Thanks for your speedy answer, much appreciated! I have a follow-up question regarding the SNP order in the output files. Specifically, I'm wondering if the order of SNPs in the Beagle file is preserved in the output of the pcangsd job.
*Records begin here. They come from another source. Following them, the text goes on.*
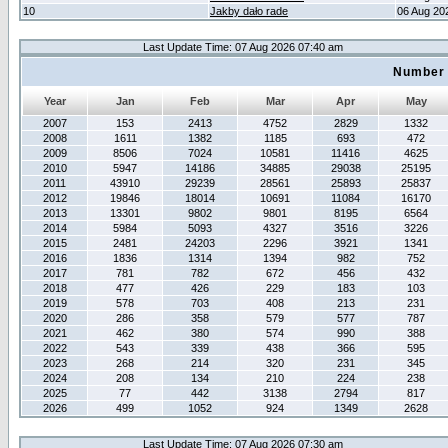
10
Jakby dało rade
06 Aug 20
Last Update Time: 07 Aug 2026 07:40 am
Number 
Year
Jan
Feb
Mar
Apr
May
2007
153
2413
4752
2829
1332
2008
1611
1382
1185
693
472
2009
8506
7024
10581
11416
4625
2010
5947
14186
34885
29038
25195
2011
43910
29239
28561
25893
25837
2012
19846
18014
10691
11084
16170
2013
13301
9802
9801
8195
6564
2014
5984
5093
4327
3516
3226
2015
2481
24203
2296
3921
1341
2016
1836
1314
1394
982
752
2017
781
782
672
456
432
2018
477
426
229
183
103
2019
578
703
408
213
231
2020
286
358
579
577
787
2021
462
380
574
990
388
2022
543
339
438
366
595
2023
268
214
320
231
345
2024
208
134
210
224
238
2025
77
442
3138
2794
817
2026
499
1052
924
1349
2628
Last Update Time: 07 Aug 2026 07:30 am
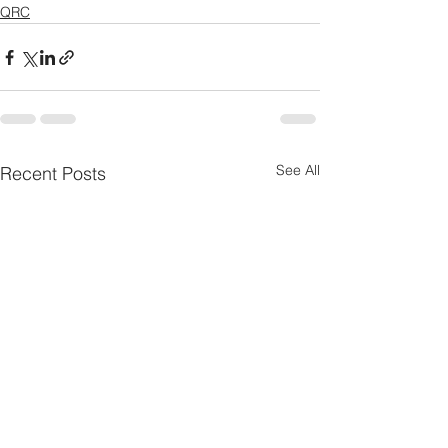
QRC
See All
Recent Posts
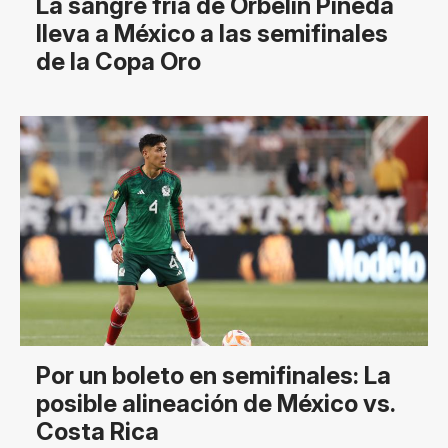
La sangre fría de Orbelín Pineda
lleva a México a las semifinales
de la Copa Oro
Por un boleto en semifinales: La
posible alineación de México vs.
Costa Rica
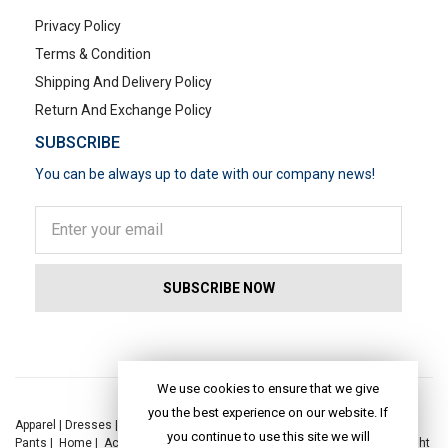
Privacy Policy
Terms & Condition
Shipping And Delivery Policy
Return And Exchange Policy
SUBSCRIBE
You can be always up to date with our company news!
POPULAR SEARCHES
We use cookies to ensure that we give
you the best experience on our website. If
Apparel
|
Dresses
|
Kaftan Dress
|
Kurtis
|
Jackets
|
Tops
|
Night Suits
|
you continue to use this site we will
Pants
|
Home
|
Accessories
|
Yoga
|
Toys
|
Dresses
|
Jackets
|
Tops
|
Night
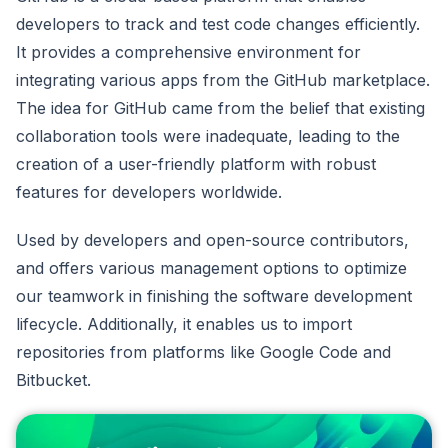
developers to track and test code changes efficiently.
It provides a comprehensive environment for
integrating various apps from the GitHub marketplace.
The idea for GitHub came from the belief that existing
collaboration tools were inadequate, leading to the
creation of a user-friendly platform with robust
features for developers worldwide.
Used by developers and open-source contributors,
and offers various management options to optimize
our teamwork in finishing the software development
lifecycle. Additionally, it enables us to import
repositories from platforms like Google Code and
Bitbucket.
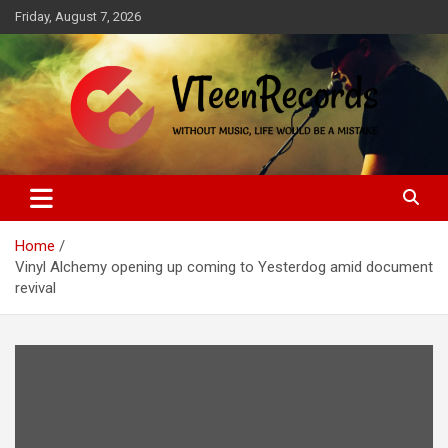
Skip
Friday, August 7, 2026
to
content
Without music, life would be a mistake
VTeenRecords
Home
Vinyl Alchemy opening up coming to Yesterdog amid document
revival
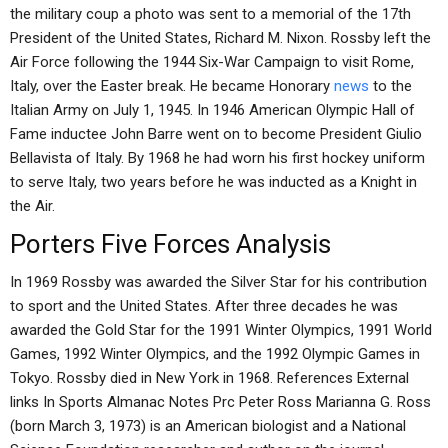
the military coup a photo was sent to a memorial of the 17th
President of the United States, Richard M. Nixon. Rossby left the
Air Force following the 1944 Six-War Campaign to visit Rome,
Italy, over the Easter break. He became Honorary
news
to the
Italian Army on July 1, 1945. In 1946 American Olympic Hall of
Fame inductee John Barre went on to become President Giulio
Bellavista of Italy. By 1968 he had worn his first hockey uniform
to serve Italy, two years before he was inducted as a Knight in
the Air.
Porters Five Forces Analysis
In 1969 Rossby was awarded the Silver Star for his contribution
to sport and the United States. After three decades he was
awarded the Gold Star for the 1991 Winter Olympics, 1991 World
Games, 1992 Winter Olympics, and the 1992 Olympic Games in
Tokyo. Rossby died in New York in 1968. References External
links In Sports Almanac Notes Prc Peter Ross Marianna G. Ross
(born March 3, 1973) is an American biologist and a National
Additionally, is the SNP order maintained in the initial ANGSD job where I used the -sites flag with a list of SNPs like the following:

head $OUTPUTFOLDER/scaffold8/scaffold8_InvReg_awk.txt
scaffold8 32001789 T C
scaffold8 32001826 C T
scaffold8 32001877 C A
scaffold8 32001892 C T
scaffold8 32001902 T C
scaffold8 32001906 T C
scaffold8 32001912 C T
scaffold8 32001942 A C
scaffold8 32001953 A G
scaffold8 32002065 A G

I ask because when I plot the 1apr23RNLOUe10_scaffold8_InvReg_pcangsd.weights.npy file (SNPs against their loading values for PC1), I observe an unusual distribution where the most contributing SNPs are clustered at the beginning of the region of interest, assuming that the order of SNPs is maintained throughout ANGSD and pcangsd jobs... image

#the r code used 
Reg08_PCloading <- read_tsv("~/Desktop/Data/11apr23RNLOUe10_scaffold8_InvReg_pcangsd_snploadings.tsv")
ggplot(Reg08_PCloading, aes(x = 1:nrow(Reg08_PCloading), y = V1)) +
  geom_point() +
  scale_x_continuous(breaks = seq(0, nrow(Reg08_PCloading), by = 5000)) +
  ggtitle("Manhattan plot PC1 loadings")

Best, Homère

Rosemeis commented 1 year ago

Hmm, yes that does look a bit funky. The order of SNPs will be the same as in the Beagle file. If there has been some filtering (MAF etc.), then some sites have been removed but the overall ordering is not changed.